Dataset entries:

[Start of Attachment]

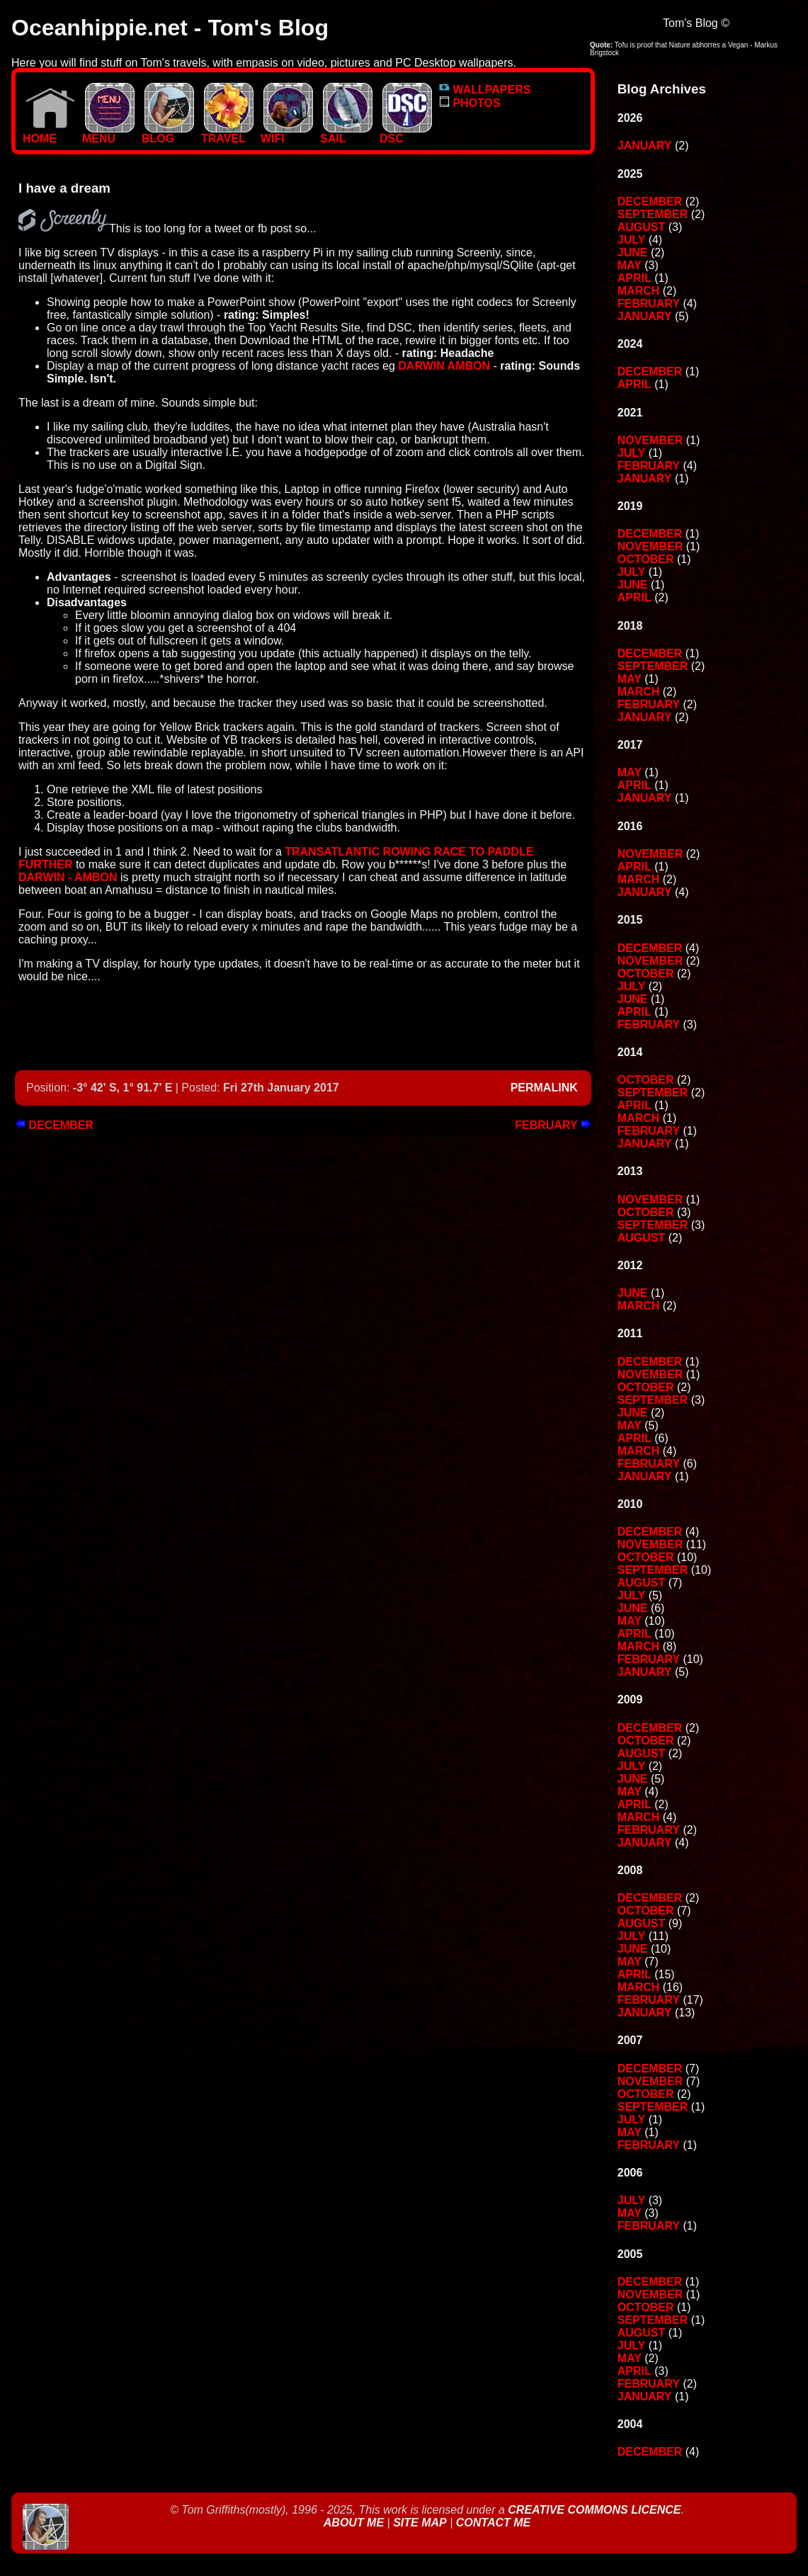 The height and width of the screenshot is (2576, 808). I want to click on January, so click(645, 146).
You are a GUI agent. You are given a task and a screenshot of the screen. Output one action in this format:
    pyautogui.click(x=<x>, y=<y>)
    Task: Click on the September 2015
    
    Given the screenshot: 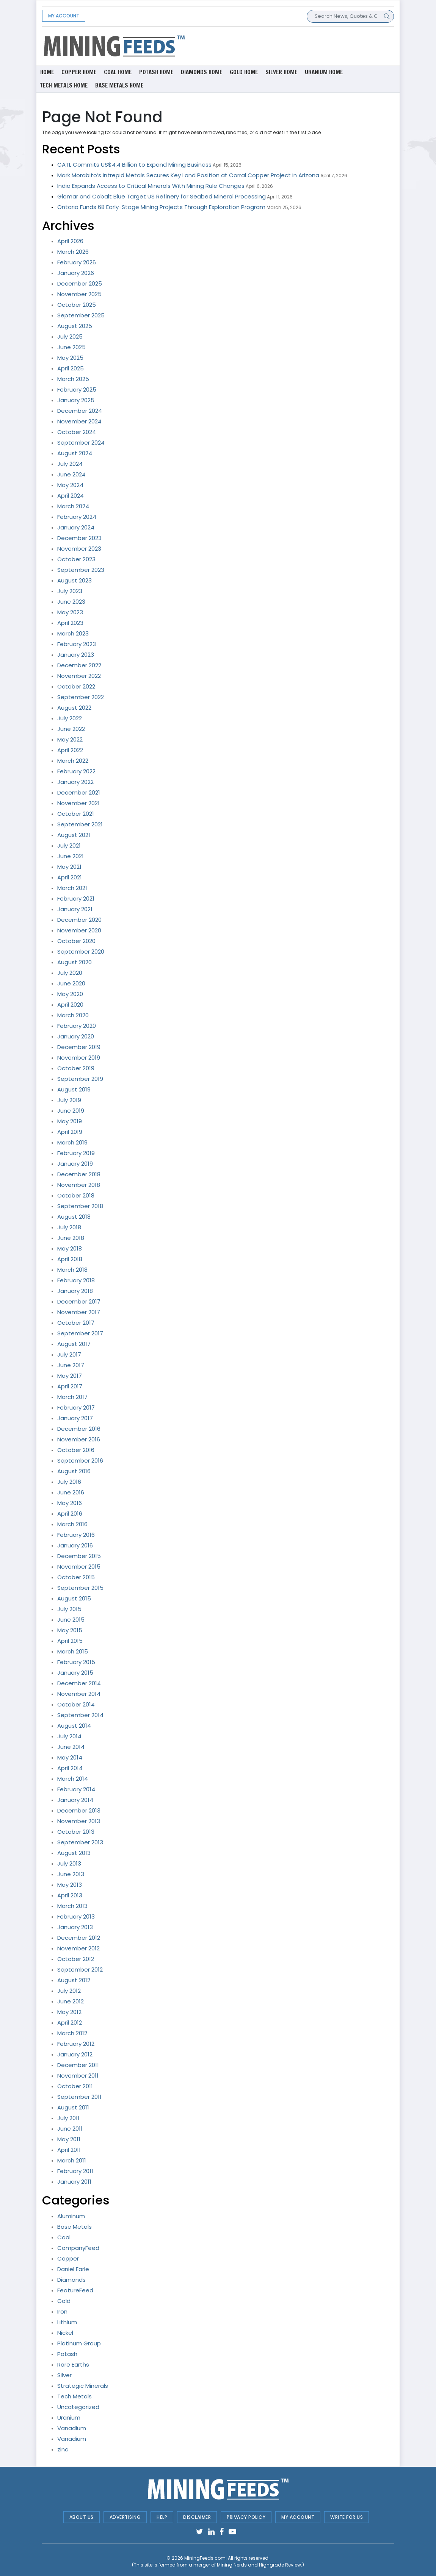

[End of Attachment]

Restate word for word the lines running from the one with "pyautogui.click(x=<x>, y=<y>)" to the end of the entries; pictures are to be left out.

### RESULT OF THE EXERCISE
    pyautogui.click(x=<x>, y=<y>)
    Task: Click on the September 2015
    
    Given the screenshot: 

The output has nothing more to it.